> EXERCISE
Omit every picture, and retype the lines that run from the beginning of the data below through the line containing "eller hvis du", inclusive.

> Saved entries
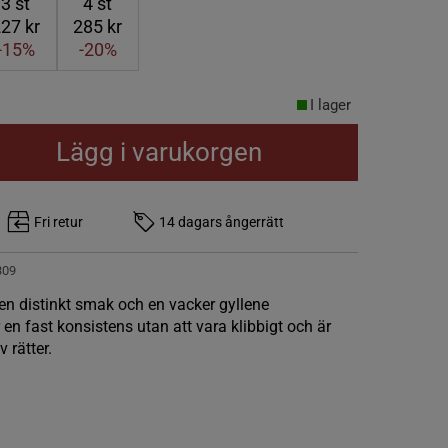
3
st
4
st
27 kr
285 kr
-15%
-20%
I lager
Lägg i varukorgen
Fri retur
14 dagars ångerrätt
309
 en distinkt smak och en vacker gyllene
r en fast konsistens utan att vara klibbigt och är
 rätter.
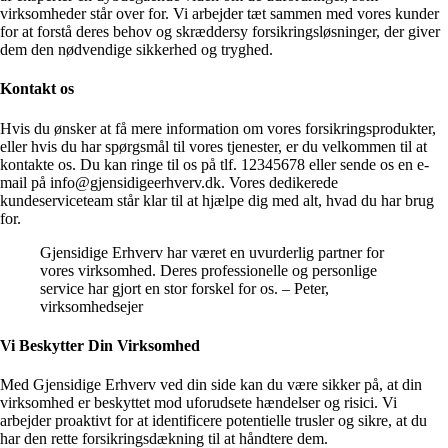
virksomheder står over for. Vi arbejder tæt sammen med vores kunder
for at forstå deres behov og skræddersy forsikringsløsninger, der giver
dem den nødvendige sikkerhed og tryghed.
Kontakt os
Hvis du ønsker at få mere information om vores forsikringsprodukter,
eller hvis du har spørgsmål til vores tjenester, er du velkommen til at
kontakte os. Du kan ringe til os på tlf. 12345678 eller sende os en e-
mail på info@gjensidigeerhverv.dk. Vores dedikerede
kundeserviceteam står klar til at hjælpe dig med alt, hvad du har brug
for.
Gjensidige Erhverv har været en uvurderlig partner for
vores virksomhed. Deres professionelle og personlige
service har gjort en stor forskel for os. – Peter,
virksomhedsejer
Vi Beskytter Din Virksomhed
Med Gjensidige Erhverv ved din side kan du være sikker på, at din
virksomhed er beskyttet mod uforudsete hændelser og risici. Vi
arbejder proaktivt for at identificere potentielle trusler og sikre, at du
har den rette forsikringsdækning til at håndtere dem.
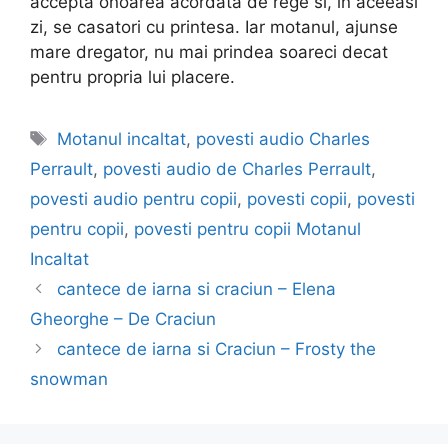
accepta onoarea acordata de rege si, in aceeasi
zi, se casatori cu printesa. Iar motanul, ajunse
mare dregator, nu mai prindea soareci decat
pentru propria lui placere.
Etichete
Motanul incaltat
,
povesti audio Charles
Perrault
,
povesti audio de Charles Perrault
,
povesti audio pentru copii
,
povesti copii
,
povesti
pentru copii
,
povesti pentru copii Motanul
Incaltat
cantece de iarna si craciun – Elena
Gheorghe – De Craciun
cantece de iarna si Craciun – Frosty the
snowman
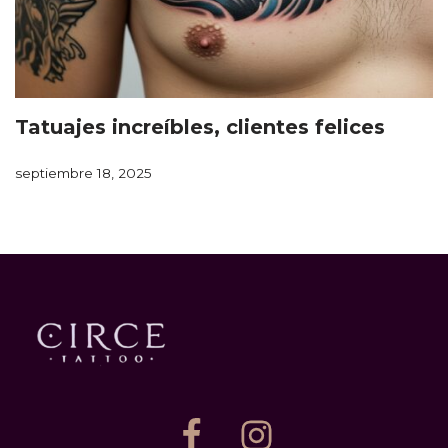
Tatuajes increíbles, clientes felices
septiembre 18, 2025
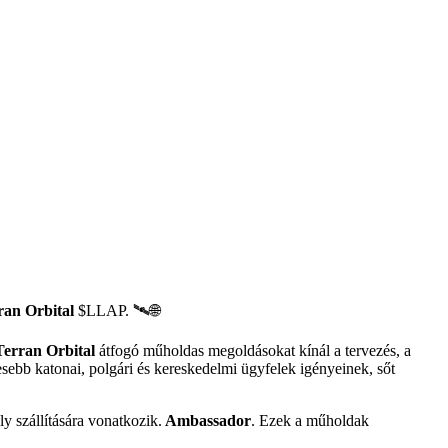
ran Orbital
$LLAP
. 🛰️🌐
Terran Orbital
átfogó műholdas megoldásokat kínál a tervezés, a
sebb katonai, polgári és kereskedelmi ügyfelek igényeinek, sőt
y szállítására vonatkozik.
Ambassador
. Ezek a műholdak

> RESULT OF THE EXERCISE
3
st
4
st
27 kr
285 kr
-15%
-20%
I lager
Lägg i varukorgen
Fri retur
14 dagars ångerrätt
309
 en distinkt smak och en vacker gyllene
r en fast konsistens utan att vara klibbigt och är
 rätter.
virksomheder står over for. Vi arbejder tæt sammen med vores kunder
for at forstå deres behov og skræddersy forsikringsløsninger, der giver
dem den nødvendige sikkerhed og tryghed.
Kontakt os
Hvis du ønsker at få mere information om vores forsikringsprodukter,
eller hvis du har spørgsmål til vores tjenester, er du velkommen til at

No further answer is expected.